REQUIREMENT:
Each line below with the word "Legal" needs to be copied.
▼
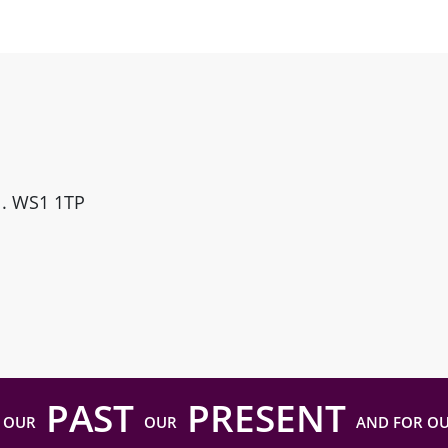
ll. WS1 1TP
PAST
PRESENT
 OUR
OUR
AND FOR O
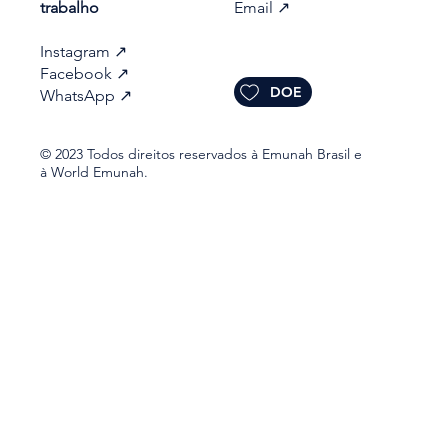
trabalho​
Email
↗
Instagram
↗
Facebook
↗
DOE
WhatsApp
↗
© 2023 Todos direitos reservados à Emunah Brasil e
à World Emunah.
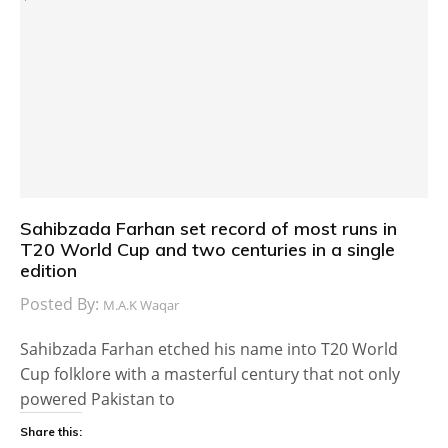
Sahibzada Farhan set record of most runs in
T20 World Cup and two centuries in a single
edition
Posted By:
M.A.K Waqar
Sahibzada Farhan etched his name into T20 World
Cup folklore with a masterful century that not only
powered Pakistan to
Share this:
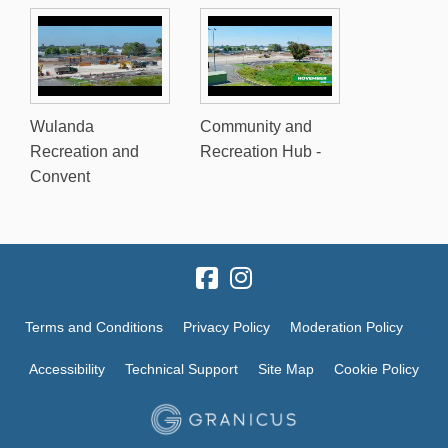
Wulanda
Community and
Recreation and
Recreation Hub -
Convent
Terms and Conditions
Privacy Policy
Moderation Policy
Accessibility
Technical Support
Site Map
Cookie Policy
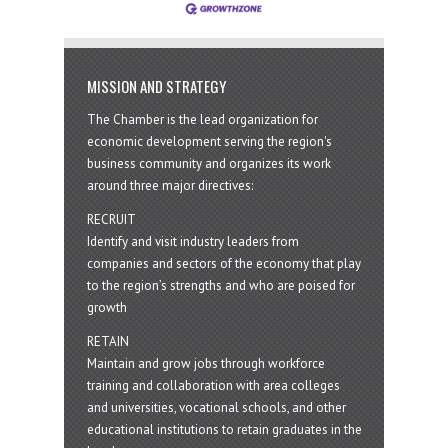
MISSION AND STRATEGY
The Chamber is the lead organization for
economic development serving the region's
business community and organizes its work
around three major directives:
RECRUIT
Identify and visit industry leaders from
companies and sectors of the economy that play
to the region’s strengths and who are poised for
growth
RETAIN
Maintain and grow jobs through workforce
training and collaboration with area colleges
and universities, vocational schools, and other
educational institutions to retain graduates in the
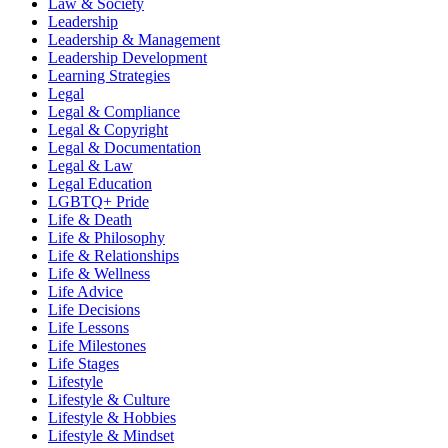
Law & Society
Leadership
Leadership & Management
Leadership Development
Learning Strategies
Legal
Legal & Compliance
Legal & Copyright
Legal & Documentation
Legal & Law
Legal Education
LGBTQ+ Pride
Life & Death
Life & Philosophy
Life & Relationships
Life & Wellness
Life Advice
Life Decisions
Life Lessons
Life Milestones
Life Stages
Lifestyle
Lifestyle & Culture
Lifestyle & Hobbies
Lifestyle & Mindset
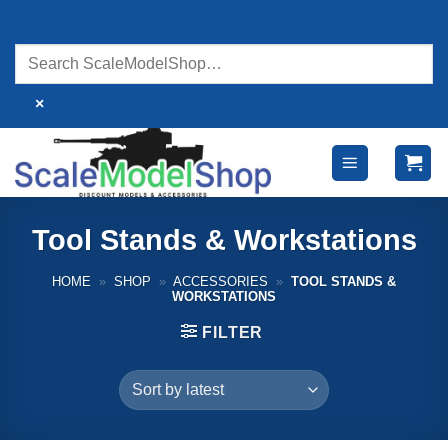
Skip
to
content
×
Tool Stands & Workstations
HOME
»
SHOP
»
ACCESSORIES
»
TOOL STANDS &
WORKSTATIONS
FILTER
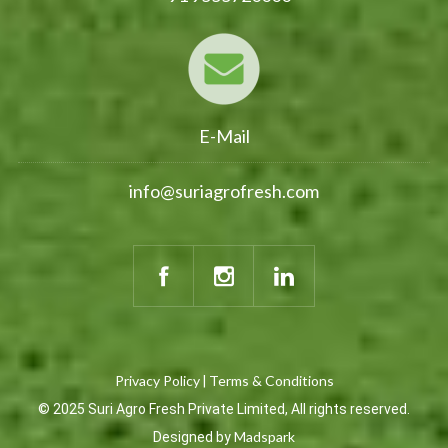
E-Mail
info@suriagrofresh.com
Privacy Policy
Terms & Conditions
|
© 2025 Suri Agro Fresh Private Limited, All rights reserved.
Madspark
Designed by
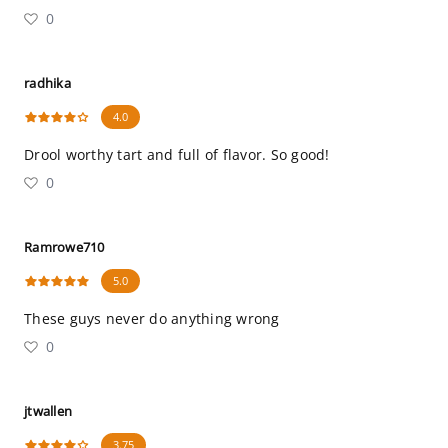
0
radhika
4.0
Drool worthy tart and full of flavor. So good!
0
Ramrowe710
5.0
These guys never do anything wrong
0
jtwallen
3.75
▲
THE COMPLETED TASK:
Legal
Legal & Compliance
Legal & Copyright
Legal & Documentation
Legal & Law
Legal Education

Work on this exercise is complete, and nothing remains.